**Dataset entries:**
-- Opening Marker --
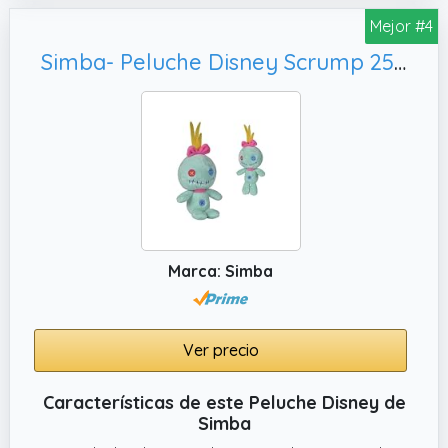
Mejor #4
Simba- Peluche Disney Scrump 25cm, Apto para Todas Las Edades (6315870410)
Marca: Simba
Ver precio
Características de este Peluche Disney de
Simba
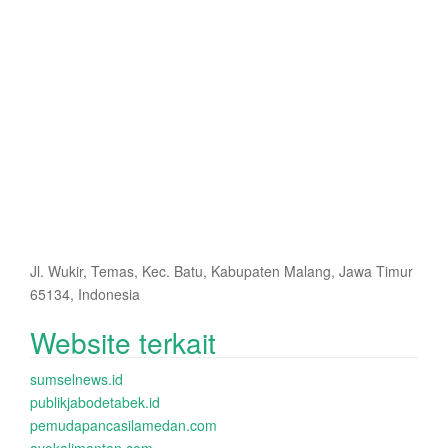
Jl. Wukir, Temas, Kec. Batu, Kabupaten Malang, Jawa Timur
65134, Indonesia
Website terkait
sumselnews.id
publikjabodetabek.id
pemudapancasilamedan.com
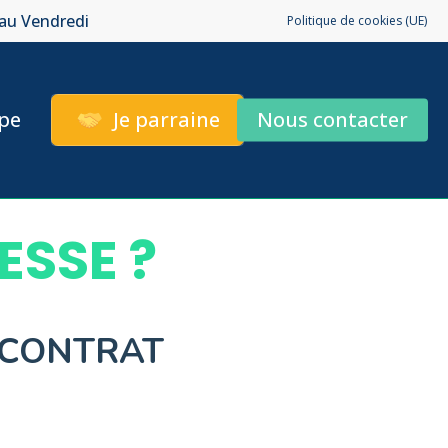
 au Vendredi
Politique de cookies (UE)
pe
Je parraine
Nous contacter
ESSE ?
 CONTRAT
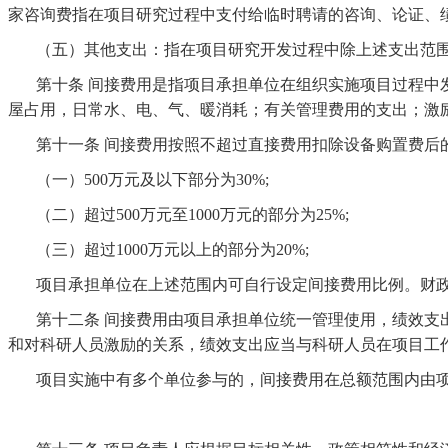
家咨询费指在项目研究过程中支付给临时聘请的咨询、论证、绩
（五）其他支出：指在项目研究开发过程中除上述支出范
第十条
间接费用是指项目承担单位在组织实施项目过程中
屋占用，日常水、电、气、暖消耗；有关管理费用的支出；激
第十一条
间接费用按照不超过直接费用扣除设备购置费后
（一）
500万元及以下部分为30%;
（二）超过
500万元至1000万元的部分为25%;
（三）超过
1000万元以上的部分为20%;
项目承担单位在上述范围内可自行设定间接费用比例。财
第十二条
间接费用由项目承担单位统一管理使用，绩效支
和对科研人员激励的关系，绩效支出应当与科研人员在项目工
项目实施中有多个单位参与的，间接费用在总额范围内由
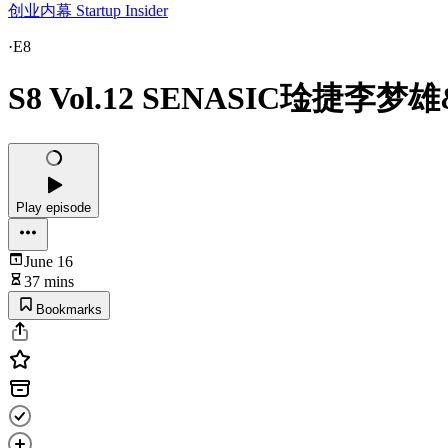
创业内幕 Startup Insider
·
E8
S8 Vol.12 SENASIC
Play episode
June 16
37 mins
Bookmarks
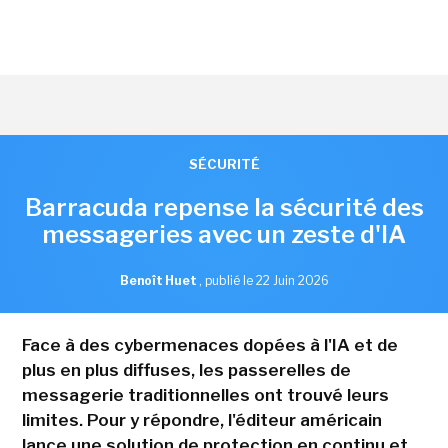
SÉCURITÉ
Barracuda repense la sécurité des
messageries avec un zeste d'IA
Benoît Huet
,
publié le 22 Juin 2026
Face à des cybermenaces dopées à l'IA et de
plus en plus diffuses, les passerelles de
messagerie traditionnelles ont trouvé leurs
limites. Pour y répondre, l'éditeur américain
lance une solution de protection en continu et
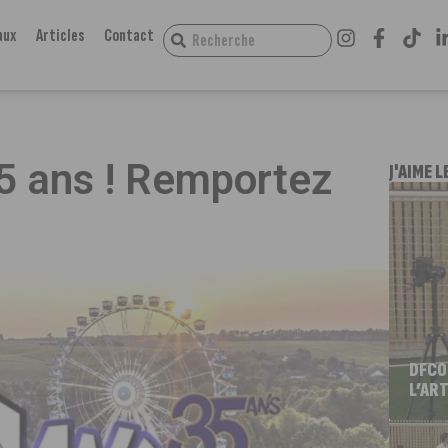
aux
Articles
Contact
35 ans ! Remportez
J'AIME L
DFCO
L’ART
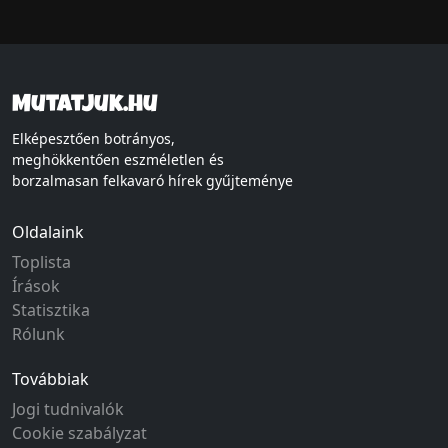
Mutatjuk.hu
Elképesztően botrányos,
meghökkentően eszméletlen és
borzalmasan felkavaró hírek gyűjteménye
Oldalaink
Toplista
Írások
Statisztika
Rólunk
Továbbiak
Jogi tudnivalók
Cookie szabályzat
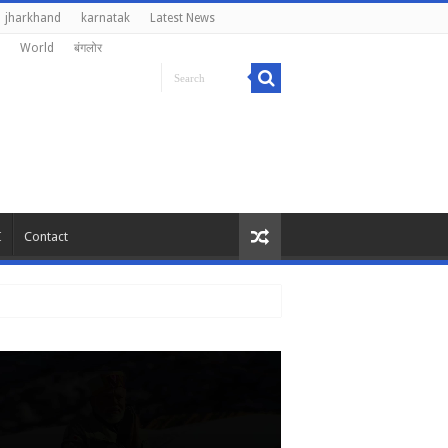
jharkhand
karnatak
Latest News
World
बंगलोर
I
Contact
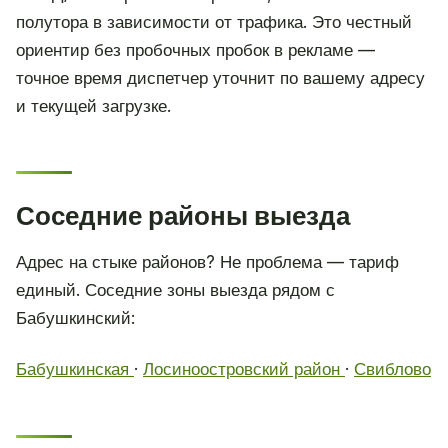
полутора в зависимости от трафика. Это честный
ориентир без пробочных пробок в рекламе —
точное время диспетчер уточнит по вашему адресу
и текущей загрузке.
Соседние районы выезда
Адрес на стыке районов? Не проблема — тариф
единый. Соседние зоны выезда рядом с
Бабушкинский:
Бабушкинская
·
Лосиноостровский район
·
Свиблово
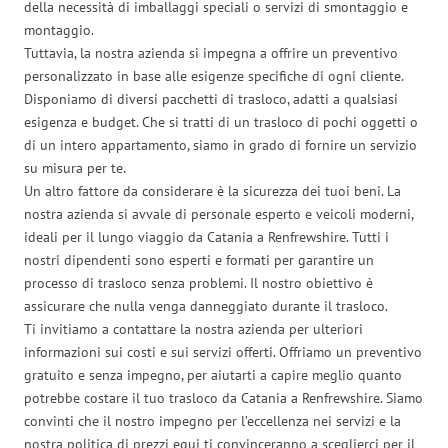
della necessità di imballaggi speciali o servizi di smontaggio e
montaggio.
Tuttavia, la nostra azienda si impegna a offrire un preventivo
personalizzato in base alle esigenze specifiche di ogni cliente.
Disponiamo di diversi pacchetti di trasloco, adatti a qualsiasi
esigenza e budget. Che si tratti di un trasloco di pochi oggetti o
di un intero appartamento, siamo in grado di fornire un servizio
su misura per te.
Un altro fattore da considerare è la sicurezza dei tuoi beni. La
nostra azienda si avvale di personale esperto e veicoli moderni,
ideali per il lungo viaggio da Catania a Renfrewshire. Tutti i
nostri dipendenti sono esperti e formati per garantire un
processo di trasloco senza problemi. Il nostro obiettivo è
assicurare che nulla venga danneggiato durante il trasloco.
Ti invitiamo a contattare la nostra azienda per ulteriori
informazioni sui costi e sui servizi offerti. Offriamo un preventivo
gratuito e senza impegno, per aiutarti a capire meglio quanto
potrebbe costare il tuo trasloco da Catania a Renfrewshire. Siamo
convinti che il nostro impegno per l’eccellenza nei servizi e la
nostra politica di prezzi equi ti convinceranno a sceglierci per il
-- Closing Marker --
**TRY IT:** Above are the records. Copy the lines beginning at the one that has "di un intero" and ending with the one that has "gratuito e senza", unchanged.

**RESULT OF THE TASK:**
di un intero appartamento, siamo in grado di fornire un servizio
su misura per te.
Un altro fattore da considerare è la sicurezza dei tuoi beni. La
nostra azienda si avvale di personale esperto e veicoli moderni,
ideali per il lungo viaggio da Catania a Renfrewshire. Tutti i
nostri dipendenti sono esperti e formati per garantire un
processo di trasloco senza problemi. Il nostro obiettivo è
assicurare che nulla venga danneggiato durante il trasloco.
Ti invitiamo a contattare la nostra azienda per ulteriori
informazioni sui costi e sui servizi offerti. Offriamo un preventivo
gratuito e senza impegno, per aiutarti a capire meglio quanto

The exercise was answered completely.